The “First-Year Experience” at KPU Isn’t so Fresh, Man

If you’re finding it hard to make friends here, you’re not the only one

(@RESLUS)

(@RESLUS)

I can’t blame Kwantlen Polytechnic University students if they feel let down about their first year at university. Rather than a year full of friends, parties, and ramen noodles, we face stress, student loans, and a lack of school spirit.

Likely the biggest difference between the expectation that new students have about their first year at college and the reality at KPU is in our school’s lack of dormitories. On-campus student housing provides the perfect setting for 20-somethings to balance their studies and their early college lifestyles.

Alexa Kaweski, a student at Wilfrid Laurier University, says that her dormitory experience “felt like a movie.” She says it involved pulling pranks with balloons, having passive aggressive roommates, and making “a bet about who could eat solely pogos for every meal and snack the longest.”

Sadly, KPU just doesn’t have a place where these kind of antics are possible, let alone appropriate.
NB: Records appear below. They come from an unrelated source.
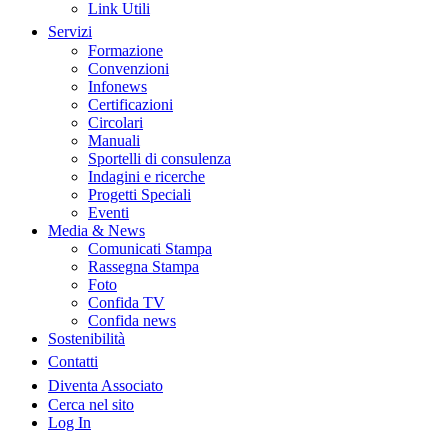
Link Utili
Servizi
Formazione
Convenzioni
Infonews
Certificazioni
Circolari
Manuali
Sportelli di consulenza
Indagini e ricerche
Progetti Speciali
Eventi
Media & News
Comunicati Stampa
Rassegna Stampa
Foto
Confida TV
Confida news
Sostenibilità
Contatti
Diventa Associato
Cerca nel sito
Log In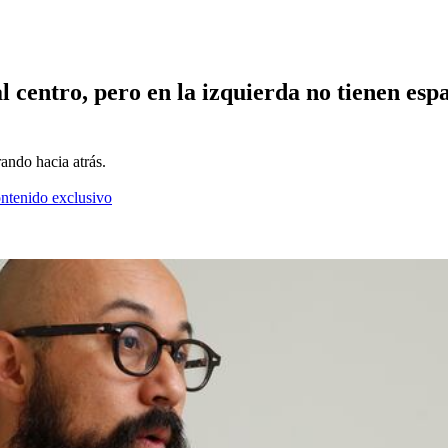
l centro, pero en la izquierda no tienen espa
rando hacia atrás.
ontenido exclusivo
Because we don’t have dorms, there isn’t a lot of motivation for students to make new friends in their first year. Many of us hang on to the same friends we had before university, especially because of the fact that our school is split up between a number of campuses around Metro Vancouver. It can be hard to make friends in Langley if you’re only there once a week.

By contrast, Brooklynn Sawatzky, a Bishop’s University student, described making new friends with ease. Her first—and now best—friend simply walked up to her and said, “I’m joining you now.”

“It was cool because everyone is looking for friends [in their] first year,” she says, adding that the friendly atmosphere at Bishop’s gave her “confidence to introduce [her]self because everyone there is really cool and wants to meet new people.”

It’s rare to see KPU students make an effort to meet new people. It seems like many of us are afraid of each other, but we shouldn’t be. We’re all in the same boat.

I’m in my second year now and have yet to make completely new university friends; almost every person that I have become close with has been from some previous connection. Whenever I try and make friends in class, the “friendship” only lasts to the end of the semester. I’m lucky that I’m not enrolled full-time and have the opportunity to be social off campus, because if I spent all my time there, I imagine that I would feel very isolated.

In a very scientific and totally professional poll I ran on a Facebook group chat, almost every KPU student who participated described their first year experience as “anticlimactic.”

This goes completely against the typical expectations of freshman year. I was hoping for Blue Mountain State, Buffy The Vampire Slayer, or at the very least a grown-up version of Zoey 101.

To be honest, all I really wanted was to play hacky sack on the quad. Alas, instead of doing keg stands with my millions of cool and hip university friends, I’m left doing keg stands by myself, then going to class in the morning.